• Exercise details: Lines from the one containing "overall function, making it easier to st" through the last line of the data below are to be returned exactly; leave out the rest.

___ Data for analysis ___

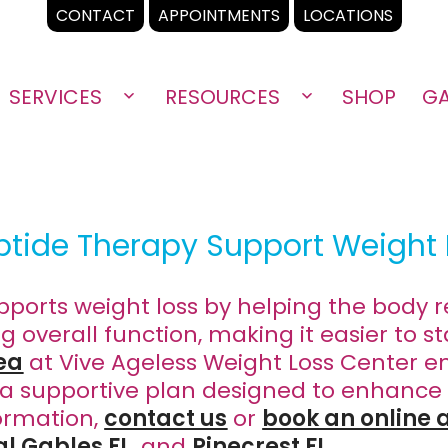
CONTACT
APPOINTMENTS
LOCATIONS
SERVICES
RESOURCES
SHOP
GA
Open
Open
menu
menu
tide Therapy Support Weight 
ports weight loss by helping the body r
overall function, making it easier to st
ea
at Vive Ageless Weight Loss Center en
a supportive plan designed to enhance
ormation,
contact us
or
book an online
al Gables FL
, and
Pinecrest FL
.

___

• Exercise response:
overall function, making it easier to st
ea
at Vive Ageless Weight Loss Center en
a supportive plan designed to enhance
ormation,
contact us
or
book an online
al Gables FL
, and
Pinecrest FL
.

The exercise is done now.